→ **REQUIRED ACTION**: The answer must be every record below, reproduced exactly.

Stored data entries:
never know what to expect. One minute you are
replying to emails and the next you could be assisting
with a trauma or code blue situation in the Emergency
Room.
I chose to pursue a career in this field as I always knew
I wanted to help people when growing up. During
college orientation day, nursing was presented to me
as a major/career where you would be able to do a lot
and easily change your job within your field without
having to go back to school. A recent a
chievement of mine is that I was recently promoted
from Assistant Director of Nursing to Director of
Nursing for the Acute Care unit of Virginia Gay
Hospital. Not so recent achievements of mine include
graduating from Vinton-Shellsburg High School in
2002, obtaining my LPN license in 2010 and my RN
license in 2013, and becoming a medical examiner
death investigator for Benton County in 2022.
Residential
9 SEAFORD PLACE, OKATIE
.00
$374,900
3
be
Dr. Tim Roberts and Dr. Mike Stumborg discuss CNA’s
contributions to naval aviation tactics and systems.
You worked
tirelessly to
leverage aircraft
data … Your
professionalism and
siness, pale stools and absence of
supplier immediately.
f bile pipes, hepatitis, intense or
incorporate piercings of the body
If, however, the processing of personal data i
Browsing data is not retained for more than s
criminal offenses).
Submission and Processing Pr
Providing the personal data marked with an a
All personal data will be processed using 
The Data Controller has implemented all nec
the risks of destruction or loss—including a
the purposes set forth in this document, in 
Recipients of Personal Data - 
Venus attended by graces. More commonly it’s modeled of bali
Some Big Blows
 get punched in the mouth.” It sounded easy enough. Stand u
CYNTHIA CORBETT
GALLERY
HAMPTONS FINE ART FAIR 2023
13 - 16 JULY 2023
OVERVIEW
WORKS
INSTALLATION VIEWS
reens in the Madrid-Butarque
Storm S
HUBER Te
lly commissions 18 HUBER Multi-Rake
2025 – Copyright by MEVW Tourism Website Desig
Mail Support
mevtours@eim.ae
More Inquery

→ **SOLUTION**:
never know what to expect. One minute you are
replying to emails and the next you could be assisting
with a trauma or code blue situation in the Emergency
Room.
I chose to pursue a career in this field as I always knew
I wanted to help people when growing up. During
college orientation day, nursing was presented to me
as a major/career where you would be able to do a lot
and easily change your job within your field without
having to go back to school. A recent a
chievement of mine is that I was recently promoted
from Assistant Director of Nursing to Director of
Nursing for the Acute Care unit of Virginia Gay
Hospital. Not so recent achievements of mine include
graduating from Vinton-Shellsburg High School in
2002, obtaining my LPN license in 2010 and my RN
license in 2013, and becoming a medical examiner
death investigator for Benton County in 2022.
Residential
9 SEAFORD PLACE, OKATIE
.00
$374,900
3
be
Dr. Tim Roberts and Dr. Mike Stumborg discuss CNA’s
contributions to naval aviation tactics and systems.
You worked
tirelessly to
leverage aircraft
data … Your
professionalism and
siness, pale stools and absence of
supplier immediately.
f bile pipes, hepatitis, intense or
incorporate piercings of the body
If, however, the processing of personal data i
Browsing data is not retained for more than s
criminal offenses).
Submission and Processing Pr
Providing the personal data marked with an a
All personal data will be processed using 
The Data Controller has implemented all nec
the risks of destruction or loss—including a
the purposes set forth in this document, in 
Recipients of Personal Data - 
Venus attended by graces. More commonly it’s modeled of bali
Some Big Blows
 get punched in the mouth.” It sounded easy enough. Stand u
CYNTHIA CORBETT
GALLERY
HAMPTONS FINE ART FAIR 2023
13 - 16 JULY 2023
OVERVIEW
WORKS
INSTALLATION VIEWS
reens in the Madrid-Butarque
Storm S
HUBER Te
lly commissions 18 HUBER Multi-Rake
2025 – Copyright by MEVW Tourism Website Desig
Mail Support
mevtours@eim.ae
More Inquery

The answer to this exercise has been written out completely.